У жены Сергея Наговицына Инны большая радость: ей посчастливилось исполнить песню своего любимого человека на главной сцене страны. Композиция называлась «Городские встречи», а помог ей в этом певец Евгений Григорьев. «Сережки нет уже 19 лет, и вдруг Кремль! — поделилась Инна в разговоре с Daily Storm. — Могли ли мы об этом мечтать, живя в обычной пермской хрущевке и теснясь вдвоем на узенькой односпальной кровати?»
— Инна, песня Сергея прозвучала в Кремлевском дворце — Вы счастливы?
— Да я даже не знаю, чего больше — счастья стоять на такой сцене или радости за Сережку! Мало кто верит, но при жизни он побывал максимум в шести городах. У него не было ни концертных залов, ни фестивальных площадок, он ведь ко всему этому только шел. Помню, сидит на табуреточке, поет мне своего «Прохор Митрича», а я реву взахлеб, так мне жалко его героя и так хочется, чтобы о Сережке знали все! Поэтому, когда Женя Григорьев вдруг предложил мне спеть дуэтом, я, не задумываясь, сказала «да».
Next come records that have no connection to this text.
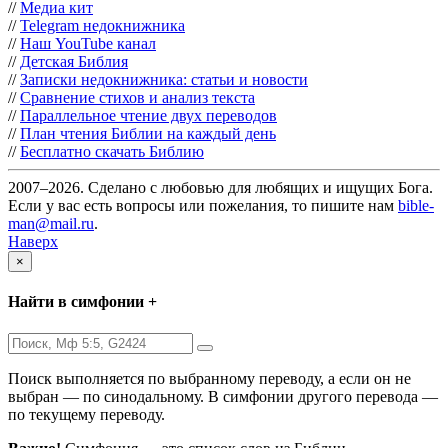
//
Медиа кит
//
Telegram недокнижника
//
Наш YouTube канал
//
Детская Библия
//
Записки недокнижника: статьи и новости
//
Сравнение стихов и анализ текста
//
Параллельное чтение двух переводов
//
План чтения Библии на каждый день
//
Бесплатно скачать Библию
2007–2026. Сделано с любовью для любящих и ищущих Бога.
Если у вас есть вопросы или пожелания, то пишите нам
bible-
man@mail.ru
.
Наверх
×
Найти в симфонии +
Поиск выполняется по выбранному переводу, а если он не
выбран — по синодальному. В симфонии другого перевода —
по текущему переводу.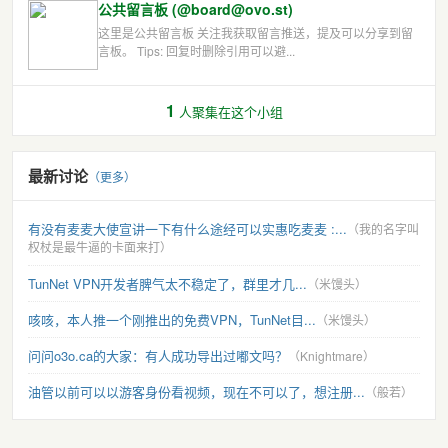
公共留言板 (@board@ovo.st)
这里是公共留言板 关注我获取留言推送，提及可以分享到留
言板。 Tips: 回复时删除引用可以避...
1
人聚集在这个小组
最新讨论
（更多）
有没有麦麦大使宣讲一下有什么途经可以实惠吃麦麦 :...
（我的名字叫
权杖是最牛逼的卡面来打）
TunNet VPN开发者脾气太不稳定了，群里才几...
（米馒头）
咳咳，本人推一个刚推出的免费VPN，TunNet目...
（米馒头）
问问o3o.ca的大家：有人成功导出过嘟文吗？
（Knightmare）
油管以前可以以游客身份看视频，现在不可以了，想注册...
（般若）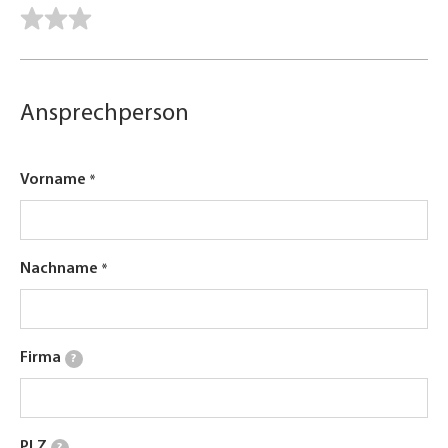
Ansprechperson
Vorname
Nachname
Firma
?
PLZ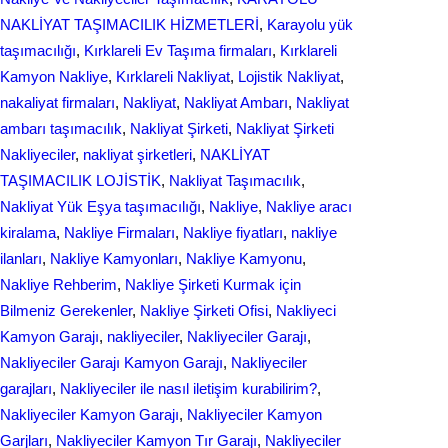
NAKLİYAT TAŞIMACILIK HİZMETLERİ
, 
Karayolu yük
taşımacılığı
, 
Kırklareli Ev Taşıma firmaları
, 
Kırklareli
Kamyon Nakliye
, 
Kırklareli Nakliyat
, 
Lojistik Nakliyat
, 
nakaliyat firmaları
, 
Nakliyat
, 
Nakliyat Ambarı
, 
Nakliyat
ambarı taşımacılık
, 
Nakliyat Şirketi
, 
Nakliyat Şirketi
Nakliyeciler
, 
nakliyat şirketleri
, 
NAKLİYAT
TAŞIMACILIK LOJİSTİK
, 
Nakliyat Taşımacılık
, 
Nakliyat Yük Eşya taşımacılığı
, 
Nakliye
, 
Nakliye aracı
kiralama
, 
Nakliye Firmaları
, 
Nakliye fiyatları
, 
nakliye
ilanları
, 
Nakliye Kamyonları
, 
Nakliye Kamyonu
, 
Nakliye Rehberim
, 
Nakliye Şirketi Kurmak için
Bilmeniz Gerekenler
, 
Nakliye Şirketi Ofisi
, 
Nakliyeci
Kamyon Garajı
, 
nakliyeciler
, 
Nakliyeciler Garajı
, 
Nakliyeciler Garajı Kamyon Garajı
, 
Nakliyeciler
garajları
, 
Nakliyeciler ile nasıl iletişim kurabilirim?
, 
Nakliyeciler Kamyon Garajı
, 
Nakliyeciler Kamyon
Garjları
, 
Nakliyeciler Kamyon Tır Garajı
, 
Nakliyeciler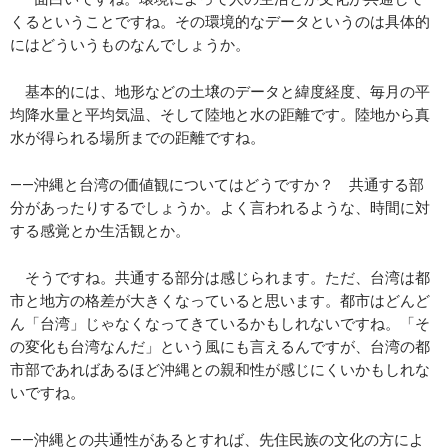
くるということですね。その環境的なデータというのは具体的
にはどういうものなんでしょうか。
基本的には、地形などの土壌のデータと緯度経度、毎月の平
均降水量と平均気温、そして陸地と水の距離です。陸地から真
水が得られる場所までの距離ですね。
――沖縄と台湾の価値観についてはどうですか？ 共通する部
分があったりするでしょうか。よく言われるような、時間に対
する感覚とか生活観とか。
そうですね。共通する部分は感じられます。ただ、台湾は都
市と地方の格差が大きくなっていると思います。都市はどんど
ん「台湾」じゃなくなってきているかもしれないですね。「そ
の変化も台湾なんだ」という風にも言えるんですが、台湾の都
市部であればあるほど沖縄との親和性が感じにくいかもしれな
いですね。
――沖縄との共通性があるとすれば、先住民族の文化の方によ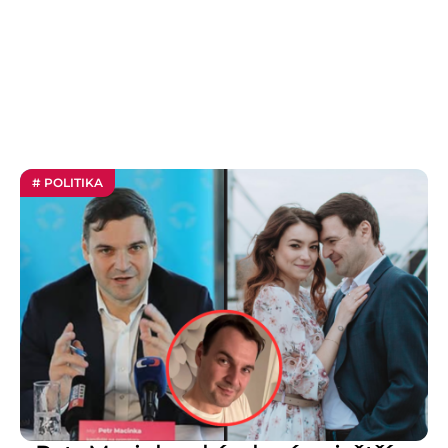
# POLITIKA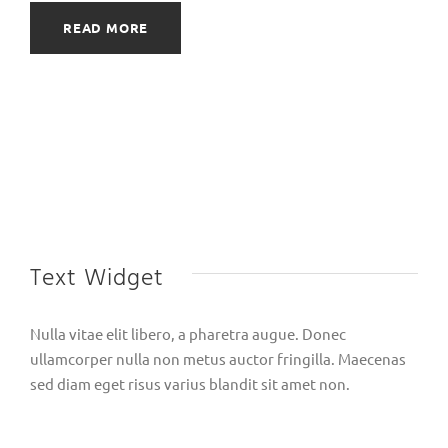
READ MORE
Text Widget
Nulla vitae elit libero, a pharetra augue. Donec
ullamcorper nulla non metus auctor fringilla. Maecenas
sed diam eget risus varius blandit sit amet non.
— Как Вас встретили зрители?
— Они пели вместе с нами! Люди махали флажками, хлопали, и по их глазам было видно, что Сережку любят и помнят до сих пор. Особенно радостно, что все это было именно в Кремле! Ну Вы ведь представляете, что это такое: пройти 354 кордона, заглянуть в гримерки великих, сфотографироваться с Александром Новиковым и посмотреть, что там, за этой «стеной». Сережка о таком мог только мечтать. Я помню его отчаянье. Мы ведь жили в Перми — кто там куда пригласит? А тут — Москва, тут — все.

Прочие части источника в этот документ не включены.